- North American cover art
- Developer(s): Tose
- Publisher(s): Jaleco
- Composer(s): Takeshi Ichida
- Platform(s): Super NES
- Release: JP: August 7, 1992; NA: February 1994;
- Genre(s): Traditional baseball simulation
- Mode(s): Single-player Multiplayer

= Super Bases Loaded 2 =

1992 video game

Super Bases Loaded 2 (released in Japan as Super 3D Baseball, and in South Korea as Korean Pro Baseball) is a Super Nintendo Entertainment System baseball game. The game is the sixth overall installment of the Bases Loaded series, and second installment of the secondary series for the Super NES.

==Gameplay==
The battery backup allowed players to save several categories of statistics for all 14 teams in the two leagues, and not just their own.
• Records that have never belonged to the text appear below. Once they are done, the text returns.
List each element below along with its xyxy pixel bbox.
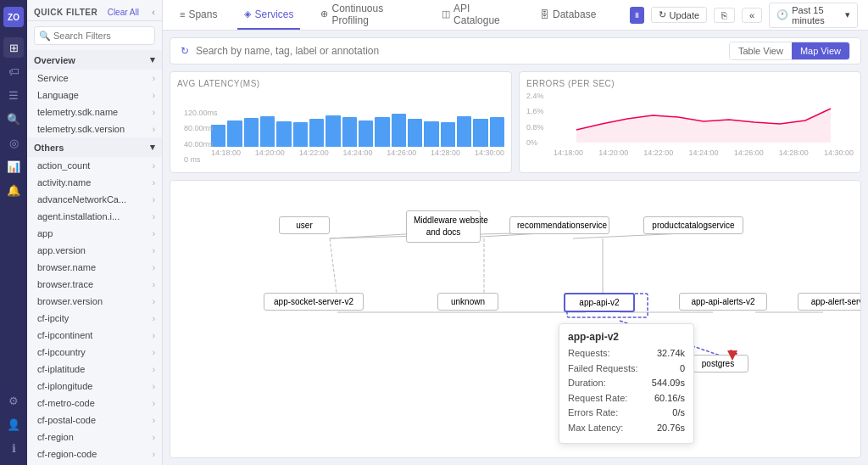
filter-section-others[interactable]: Others ▾ [27,137,162,157]
chevron-icon: › [153,229,155,238]
nav-icon-info[interactable]: ℹ [3,438,24,458]
filter-item-language[interactable]: Language › [27,87,162,104]
map-view-btn[interactable]: Map View [792,42,849,59]
tooltip-row-request-rate: Request Rate: 60.16/s [568,391,685,406]
filter-clear-btn[interactable]: Clear All [108,8,139,17]
content-area: ↻ Table View Map View AVG LATENCY(MS) 12… [163,31,868,465]
tab-database[interactable]: 🗄 Database [533,0,603,30]
chevron-icon: › [153,297,155,306]
profiling-icon: ⊕ [320,8,328,20]
search-input[interactable] [196,45,722,57]
nav-icon-list[interactable]: ☰ [3,85,24,105]
svg-line-10 [330,238,337,300]
tooltip-row-requests: Requests: 32.74k [568,346,685,361]
pause-button[interactable]: ⏸ [630,7,643,24]
chevron-icon: › [153,263,155,272]
api-icon: ◫ [442,8,450,20]
nav-icon-grid[interactable]: ⊞ [3,37,24,58]
filter-item-browser-trace[interactable]: browser.trace› [27,276,162,293]
filter-item-cf-region-code[interactable]: cf-region-code› [27,445,162,462]
filter-item-sdk-name[interactable]: telemetry.sdk.name › [27,104,162,120]
chevron-icon: › [153,178,155,188]
errors-area: 2.4% 1.6% 0.8% 0% 14:18:00 14:20:00 [526,92,854,151]
svg-marker-0 [576,109,831,143]
tab-profiling[interactable]: ⊕ Continuous Profiling [314,0,421,30]
node-middleware[interactable]: Middleware websiteand docs [406,210,481,243]
tab-services[interactable]: ◈ Services [237,0,300,30]
view-toggle: Table View Map View [729,42,850,60]
chevron-icon: › [153,280,155,289]
copy-button[interactable]: ⎘ [714,8,735,23]
node-postgres[interactable]: postgres [687,355,748,373]
filter-section-overview[interactable]: Overview ▾ [27,50,162,70]
nav-icon-bell[interactable]: 🔔 [3,180,24,200]
nav-icon-chart[interactable]: 📊 [3,156,24,176]
filter-item-cf-iplongitude[interactable]: cf-iplongitude› [27,378,162,395]
node-app-socket-server-v2[interactable]: app-socket-server-v2 [264,293,364,311]
chevron-icon: › [153,108,155,117]
avg-latency-chart: AVG LATENCY(MS) 120.00ms 80.00ms 40.00ms… [170,71,512,173]
filter-item-cf-ipcountry[interactable]: cf-ipcountry› [27,344,162,361]
time-range-selector[interactable]: 🕐 Past 15 minutes ▾ [769,3,858,28]
node-productcatalogservice[interactable]: productcatalogservice [643,216,743,234]
filter-item-sdk-version[interactable]: telemetry.sdk.version › [27,120,162,137]
filter-item-app[interactable]: app› [27,225,162,242]
errors-line-svg [554,92,854,143]
nav-icon-tag[interactable]: 🏷 [3,61,24,81]
filter-item-browser-version[interactable]: browser.version› [27,293,162,310]
filter-item-advance-network[interactable]: advanceNetworkCa...› [27,191,162,208]
node-unknown[interactable]: unknown [437,293,498,311]
services-icon: ◈ [244,8,251,20]
filter-item-action-count[interactable]: action_count› [27,157,162,174]
tooltip-row-errors-rate: Errors Rate: 0/s [568,406,685,421]
filter-item-cf-postal-code[interactable]: cf-postal-code› [27,412,162,429]
filter-title: QUICK FILTER [34,8,97,17]
chevron-icon: › [153,382,155,391]
filter-item-app-version[interactable]: app.version› [27,242,162,259]
filter-item-service[interactable]: Service › [27,70,162,87]
tab-spans[interactable]: ≡ Spans [173,0,224,30]
node-user[interactable]: user [279,216,330,234]
filter-item-agent-installation[interactable]: agent.installation.i...› [27,208,162,225]
tooltip-row-failed: Failed Requests: 0 [568,361,685,377]
nav-icon-settings[interactable]: ⚙ [3,390,24,411]
node-tooltip: app-api-v2 Requests: 32.74k Failed Reque… [559,323,694,444]
node-recommendationservice[interactable]: recommendationservice [509,216,609,234]
tab-api-catalogue[interactable]: ◫ API Catalogue [435,0,520,30]
chevron-icon: › [153,348,155,357]
app-logo[interactable]: ZO [3,7,24,27]
history-button[interactable]: « [742,8,762,23]
node-app-api-alerts-v2[interactable]: app-api-alerts-v2 [679,293,767,311]
filter-item-cf-region[interactable]: cf-region› [27,429,162,445]
update-button[interactable]: ↻ Update [651,7,707,23]
table-view-btn[interactable]: Table View [730,42,792,59]
nav-icon-user[interactable]: 👤 [3,414,24,434]
chevron-icon: › [153,91,155,100]
errors-chart: ERRORS (PER SEC) 2.4% 1.6% 0.8% 0% [519,71,861,173]
node-app-api-v2[interactable]: app-api-v2 [564,293,635,312]
chevron-icon: › [153,331,155,340]
avg-latency-title: AVG LATENCY(MS) [177,79,504,88]
chevron-down-icon: ▾ [845,9,850,20]
arrow-down-icon [726,349,739,362]
filter-item-cf-metro-code[interactable]: cf-metro-code› [27,395,162,412]
svg-marker-16 [727,350,737,361]
filter-search-input[interactable] [34,26,155,45]
filter-item-cf-ipcity[interactable]: cf-ipcity› [27,310,162,327]
chevron-icon: › [153,195,155,204]
charts-row: AVG LATENCY(MS) 120.00ms 80.00ms 40.00ms… [170,71,861,173]
chevron-icon: › [153,161,155,171]
tooltip-row-duration: Duration: 544.09s [568,376,685,391]
nav-icon-search[interactable]: 🔍 [3,109,24,129]
chevron-icon: › [153,416,155,425]
filter-item-cf-iplatitude[interactable]: cf-iplatitude› [27,361,162,378]
chevron-icon: › [153,212,155,221]
filter-collapse-btn[interactable]: ‹ [152,7,155,17]
filter-item-browser-name[interactable]: browser.name› [27,259,162,276]
refresh-icon[interactable]: ↻ [181,45,189,57]
node-app-alert-server-v2[interactable]: app-alert-server-v2 [798,293,861,311]
topology-area: user Middleware websiteand docs recommen… [170,180,861,458]
nav-icon-circle[interactable]: ◎ [3,132,24,153]
filter-item-activity-name[interactable]: activity.name› [27,174,162,191]
filter-item-cf-ipcontinent[interactable]: cf-ipcontinent› [27,327,162,344]
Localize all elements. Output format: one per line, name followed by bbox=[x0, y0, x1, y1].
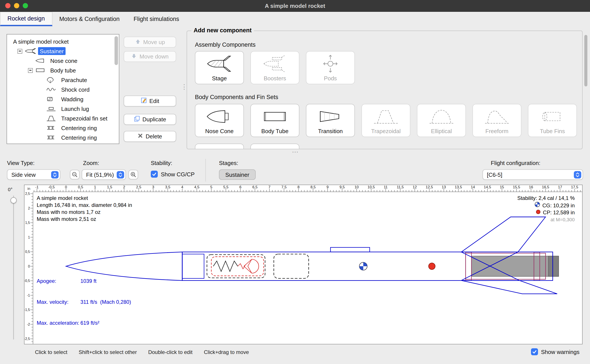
rotation-slider[interactable] bbox=[13, 195, 14, 339]
svg-text:-1,5: -1,5 bbox=[25, 308, 30, 312]
nosecone-icon bbox=[206, 107, 233, 126]
select-chevrons-icon bbox=[51, 171, 59, 178]
tree-scrollbar[interactable] bbox=[114, 36, 118, 65]
svg-text:13: 13 bbox=[442, 185, 446, 189]
add-component-sections: Assembly ComponentsStageBoostersPodsBody… bbox=[187, 31, 582, 149]
tab-rocket-design[interactable]: Rocket design bbox=[0, 12, 52, 26]
tree-item-centering-ring[interactable]: Centering ring bbox=[7, 133, 119, 142]
svg-text:3,5: 3,5 bbox=[165, 185, 170, 189]
tree-item-a-simple-model-rocket[interactable]: A simple model rocket bbox=[7, 37, 119, 46]
delete-button[interactable]: Delete bbox=[124, 131, 176, 142]
tree-item-sustainer[interactable]: Sustainer bbox=[7, 46, 119, 56]
stage-toggle-sustainer[interactable]: Sustainer bbox=[219, 169, 256, 180]
select-chevrons-icon bbox=[117, 171, 124, 178]
tree-item-inner-tube[interactable]: Inner Tube bbox=[7, 142, 119, 144]
tree-expander-icon[interactable] bbox=[28, 68, 33, 73]
show-cgcp-control: Show CG/CP bbox=[151, 171, 195, 178]
innertube-icon bbox=[46, 143, 57, 144]
close-button[interactable] bbox=[5, 3, 11, 8]
arrow-down-icon bbox=[131, 53, 137, 60]
parachute[interactable] bbox=[207, 255, 265, 278]
svg-text:15: 15 bbox=[500, 185, 504, 189]
svg-text:16,5: 16,5 bbox=[542, 185, 549, 189]
freeform-icon bbox=[483, 107, 510, 126]
svg-text:8: 8 bbox=[297, 185, 299, 189]
svg-text:-0,5: -0,5 bbox=[48, 185, 55, 189]
card-row: Nose ConeBody TubeTransitionTrapezoidalE… bbox=[195, 104, 577, 137]
fin-set[interactable] bbox=[461, 217, 557, 294]
viewbar-divider bbox=[205, 159, 206, 182]
minimize-button[interactable] bbox=[14, 3, 19, 8]
section-label-body-components-and-fin-sets: Body Components and Fin Sets bbox=[195, 94, 278, 100]
panel-scrollbar[interactable] bbox=[584, 35, 587, 86]
stability-label: Stability: bbox=[151, 160, 172, 166]
shock-cord[interactable] bbox=[213, 261, 238, 272]
wadding[interactable] bbox=[274, 254, 309, 279]
zoom-label: Zoom: bbox=[83, 160, 99, 166]
titlebar: A simple model rocket bbox=[0, 0, 590, 12]
tree-item-body-tube[interactable]: Body tube bbox=[7, 65, 119, 75]
show-warnings-checkbox[interactable] bbox=[531, 348, 538, 355]
tree-item-trapezoidal-fin-set[interactable]: Trapezoidal fin set bbox=[7, 113, 119, 123]
add-component-panel: Add new component Assembly ComponentsSta… bbox=[187, 31, 583, 149]
view-type-select[interactable]: Side view bbox=[7, 169, 60, 180]
svg-text:9,5: 9,5 bbox=[340, 185, 345, 189]
tree-item-parachute[interactable]: Parachute bbox=[7, 75, 119, 85]
svg-text:14: 14 bbox=[471, 185, 475, 189]
svg-text:11: 11 bbox=[384, 185, 388, 189]
flight-config-select[interactable]: [C6-5] bbox=[483, 169, 583, 180]
move-down-button[interactable]: Move down bbox=[124, 51, 176, 62]
tree-item-shock-cord[interactable]: Shock cord bbox=[7, 85, 119, 94]
svg-text:9: 9 bbox=[327, 185, 329, 189]
tree-item-wadding[interactable]: Wadding bbox=[7, 94, 119, 104]
section-label-assembly-components: Assembly Components bbox=[195, 41, 256, 48]
main-tabbar: Rocket design Motors & Configuration Fli… bbox=[0, 12, 590, 26]
svg-text:2: 2 bbox=[123, 185, 125, 189]
tab-flight-simulations[interactable]: Flight simulations bbox=[127, 12, 186, 26]
partial-card[interactable] bbox=[250, 143, 299, 149]
stability-text: Stability: 2,4 cal / 14,1 % bbox=[517, 195, 575, 202]
launch-lug[interactable] bbox=[330, 247, 369, 252]
rocket-info-text: A simple model rocket Length 16,748 in, … bbox=[37, 195, 132, 223]
tree-expander-icon[interactable] bbox=[18, 49, 22, 53]
svg-text:6: 6 bbox=[239, 185, 241, 189]
show-warnings-control: Show warnings bbox=[531, 348, 579, 355]
svg-text:17,5: 17,5 bbox=[571, 185, 578, 189]
transition-icon bbox=[317, 107, 344, 126]
svg-text:6,5: 6,5 bbox=[252, 185, 258, 189]
svg-text:5: 5 bbox=[210, 185, 212, 189]
zoom-out-button[interactable] bbox=[70, 170, 80, 179]
svg-text:12,5: 12,5 bbox=[426, 185, 433, 189]
horizontal-ruler: -1-0,500,511,522,533,544,555,566,577,588… bbox=[33, 185, 582, 192]
add-trapezoidal-card: Trapezoidal bbox=[362, 104, 410, 137]
svg-text:16: 16 bbox=[529, 185, 533, 189]
show-cgcp-label: Show CG/CP bbox=[161, 171, 195, 177]
svg-text:3: 3 bbox=[152, 185, 154, 189]
add-body-tube-card[interactable]: Body Tube bbox=[250, 104, 299, 137]
x-icon bbox=[138, 133, 143, 140]
tree-item-centering-ring[interactable]: Centering ring bbox=[7, 123, 119, 133]
fullscreen-button[interactable] bbox=[23, 3, 28, 8]
tree-item-nose-cone[interactable]: Nose cone bbox=[7, 56, 119, 65]
rotation-slider-thumb[interactable] bbox=[11, 197, 17, 203]
app-window: A simple model rocket Rocket design Moto… bbox=[0, 0, 590, 364]
tab-motors-configuration[interactable]: Motors & Configuration bbox=[52, 12, 127, 26]
add-stage-card[interactable]: Stage bbox=[195, 51, 244, 84]
edit-button[interactable]: Edit bbox=[124, 96, 176, 106]
rotation-angle-indicator: 0° bbox=[8, 187, 13, 192]
nose-cone-shoulder[interactable] bbox=[182, 254, 204, 279]
duplicate-button[interactable]: Duplicate bbox=[124, 114, 176, 125]
add-transition-card[interactable]: Transition bbox=[306, 104, 355, 137]
shockcord-icon bbox=[46, 86, 57, 93]
tree-item-launch-lug[interactable]: Launch lug bbox=[7, 104, 119, 113]
zoom-select[interactable]: Fit (51,9%) bbox=[82, 169, 126, 180]
partial-card[interactable] bbox=[195, 143, 244, 149]
copy-icon bbox=[134, 116, 140, 123]
zoom-in-button[interactable] bbox=[128, 170, 138, 179]
add-nose-cone-card[interactable]: Nose Cone bbox=[195, 104, 244, 137]
show-cgcp-checkbox[interactable] bbox=[151, 171, 158, 178]
finset-icon bbox=[46, 115, 57, 122]
svg-text:-0,5: -0,5 bbox=[25, 279, 30, 283]
design-canvas[interactable]: in -1-0,500,511,522,533,544,555,566,577,… bbox=[24, 185, 583, 344]
move-up-button[interactable]: Move up bbox=[124, 37, 176, 48]
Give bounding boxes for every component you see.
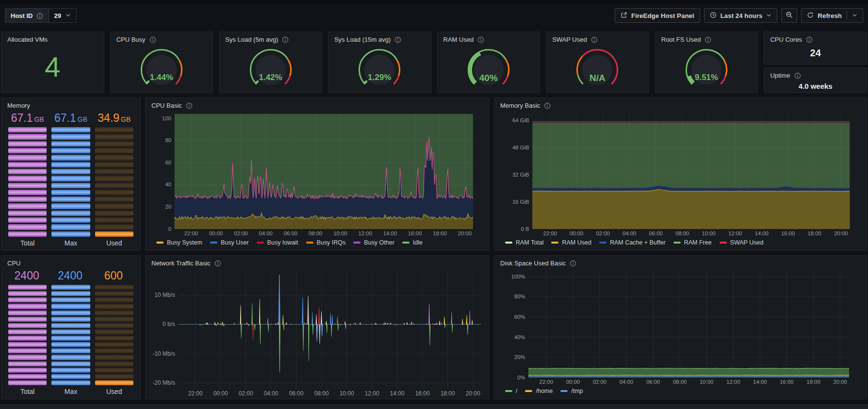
info-icon[interactable]: [36, 13, 43, 19]
panel-cpu-bars: CPU 2400 Total 2400 Max 600 Used: [1, 255, 141, 399]
svg-text:12:00: 12:00: [728, 230, 742, 236]
memory-basic-chart[interactable]: 22:0000:0002:0004:0006:0008:0010:0012:00…: [498, 111, 863, 238]
panel-title[interactable]: Sys Load (15m avg): [334, 36, 391, 43]
bar-segment: [51, 342, 90, 347]
svg-text:18:00: 18:00: [806, 379, 820, 385]
legend-item[interactable]: Busy Other: [353, 239, 394, 246]
bar-segment: [95, 183, 133, 188]
cpu-busy-gauge: 1.44%: [133, 45, 190, 93]
bar-segment: [95, 231, 133, 237]
legend-item[interactable]: /tmp: [560, 388, 583, 394]
svg-text:08:00: 08:00: [673, 379, 687, 385]
gauge-value: 1.42%: [242, 73, 299, 82]
bar-segment: [51, 297, 90, 302]
cpu-basic-chart[interactable]: 22:0000:0002:0004:0006:0008:0010:0012:00…: [149, 111, 485, 238]
legend-item[interactable]: Busy System: [156, 239, 202, 246]
info-icon[interactable]: [704, 36, 711, 43]
bottom-row: CPU 2400 Total 2400 Max 600 Used Network…: [1, 255, 867, 399]
panel-title[interactable]: CPU Busy: [116, 36, 146, 43]
legend-swatch: [257, 242, 264, 244]
legend-item[interactable]: RAM Total: [505, 239, 543, 246]
info-icon[interactable]: [477, 36, 484, 43]
legend-item[interactable]: RAM Used: [551, 239, 591, 246]
legend-item[interactable]: RAM Cache + Buffer: [599, 239, 666, 246]
bar-segment: [51, 348, 90, 353]
info-icon[interactable]: [186, 102, 193, 109]
bar-segment: [95, 203, 133, 209]
bar-segment: [51, 155, 90, 160]
svg-text:22:00: 22:00: [540, 379, 553, 385]
bar-segment: [8, 336, 47, 341]
bar-value-number: 67.1: [11, 112, 33, 124]
bar-segment: [51, 311, 90, 315]
bar-segment: [51, 148, 90, 153]
legend-item[interactable]: SWAP Used: [720, 239, 764, 246]
info-icon[interactable]: [394, 36, 401, 43]
fireedge-host-panel-button[interactable]: FireEdge Host Panel: [615, 8, 700, 23]
panel-title[interactable]: Root FS Used: [661, 36, 701, 43]
bar-segment: [51, 329, 90, 334]
info-icon[interactable]: [794, 72, 801, 79]
time-range-picker[interactable]: Last 24 hours: [704, 8, 778, 23]
info-icon[interactable]: [591, 36, 598, 43]
svg-text:0: 0: [168, 226, 171, 232]
external-link-icon: [621, 12, 627, 20]
panel-title[interactable]: Sys Load (5m avg): [225, 36, 278, 43]
panel-title[interactable]: Network Traffic Basic: [151, 260, 211, 267]
panel-title[interactable]: Memory: [7, 102, 30, 109]
info-icon[interactable]: [149, 36, 156, 43]
bottom-scrollbar-strip[interactable]: [0, 404, 868, 409]
panel-title[interactable]: CPU Basic: [151, 102, 182, 109]
panel-title[interactable]: RAM Used: [443, 36, 474, 43]
legend-swatch: [402, 242, 409, 244]
bar-segment: [8, 176, 47, 181]
legend-item[interactable]: Busy IRQs: [306, 239, 346, 246]
legend-item[interactable]: Busy Iowait: [257, 239, 298, 246]
bar-segment: [8, 317, 47, 322]
legend-item[interactable]: /home: [525, 388, 553, 394]
svg-text:20%: 20%: [514, 354, 525, 360]
chevron-down-icon[interactable]: [852, 12, 857, 19]
panel-network-traffic-basic: Network Traffic Basic 22:0000:0002:0004:…: [145, 255, 490, 399]
bar-segment: [51, 380, 90, 385]
gauge-value: 1.29%: [351, 73, 408, 82]
panel-title[interactable]: Uptime: [770, 72, 790, 79]
info-icon[interactable]: [544, 102, 551, 109]
disk-space-chart[interactable]: 22:0000:0002:0004:0006:0008:0010:0012:00…: [498, 268, 863, 386]
svg-text:40%: 40%: [514, 334, 525, 340]
svg-text:80%: 80%: [514, 294, 525, 299]
zoom-out-icon: [786, 11, 793, 20]
legend-item[interactable]: Idle: [402, 239, 423, 246]
bar-segment: [51, 231, 90, 237]
panel-title[interactable]: Memory Basic: [500, 102, 540, 109]
bar-segment: [51, 374, 90, 379]
legend-swatch: [720, 242, 727, 244]
svg-text:40: 40: [165, 181, 171, 187]
bar-label: Total: [8, 237, 47, 247]
host-id-dropdown[interactable]: 29: [49, 8, 77, 23]
refresh-button[interactable]: Refresh: [801, 8, 863, 23]
swap-used-gauge: N/A: [569, 45, 626, 93]
panel-title[interactable]: Disk Space Used Basic: [500, 260, 566, 267]
svg-text:00:00: 00:00: [213, 390, 228, 397]
legend-item[interactable]: Busy User: [210, 239, 249, 246]
legend-item[interactable]: /: [505, 388, 517, 394]
svg-text:22:00: 22:00: [184, 230, 198, 236]
panel-title[interactable]: CPU: [7, 260, 20, 267]
bar-gauge-max: 2400 Max: [51, 269, 90, 396]
info-icon[interactable]: [282, 36, 289, 43]
network-traffic-chart[interactable]: 22:0000:0002:0004:0006:0008:0010:0012:00…: [149, 268, 485, 398]
info-icon[interactable]: [214, 260, 221, 267]
info-icon[interactable]: [570, 260, 576, 267]
bar-segment: [51, 285, 90, 290]
panel-title[interactable]: SWAP Used: [552, 36, 587, 43]
panel-root-fs-used: Root FS Used 9.51%: [655, 32, 758, 93]
zoom-out-time-button[interactable]: [781, 8, 797, 23]
bar-segment: [95, 196, 133, 202]
panel-uptime: Uptime 4.0 weeks: [764, 67, 867, 93]
toolbar-left: Host ID 29: [5, 8, 77, 23]
bar-label: Used: [95, 237, 133, 247]
bar-value-number: 34.9: [98, 112, 119, 124]
legend-item[interactable]: RAM Free: [673, 239, 712, 246]
svg-text:16 GiB: 16 GiB: [512, 199, 529, 205]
The DSP chip allowed a rudimentary 3-D perspective for batting and sometimes infield play. When players swung, their own individual numbers appeared on the back of their jerseys.

There were seven teams each in the "Alpha League" and the "Omega League" that went by city names only, and often borrowed symbols from those of the original Super Bases Loaded. The nicknames in quotation marks are those of the original SBL teams for whom the symbols were based, but do not appear in the game. The Alpha League (based on the American League) consisted of the Boston "Kings", the Chicago "Lizards", the Cleveland "Stars", the Detroit "Storm", the Kansas City "Tornadoes", Oakland "Eagles", and Seattle "Blue Wave". The Omega League (based on the National League) consisted of the Atlanta "Weasels", Houston "Doves", the Los Angeles "Cyclops", the New York "Mercs", Philadelphia "Bruins", the Pittsburgh "Buzzards", and the San Francisco "Amoebas".

In addition, there were four edit teams: Urbana, Rockford, Peoria, and Aurora, all towns from Illinois.

==Reception==
GamePro commented of the game: "It doesn't have name players or teams. It doesn't have the best graphics. It doesn't have great sounds. What Super Bases Loaded II does have in abundance, however, is playability. This is simply a fun and easy game to play".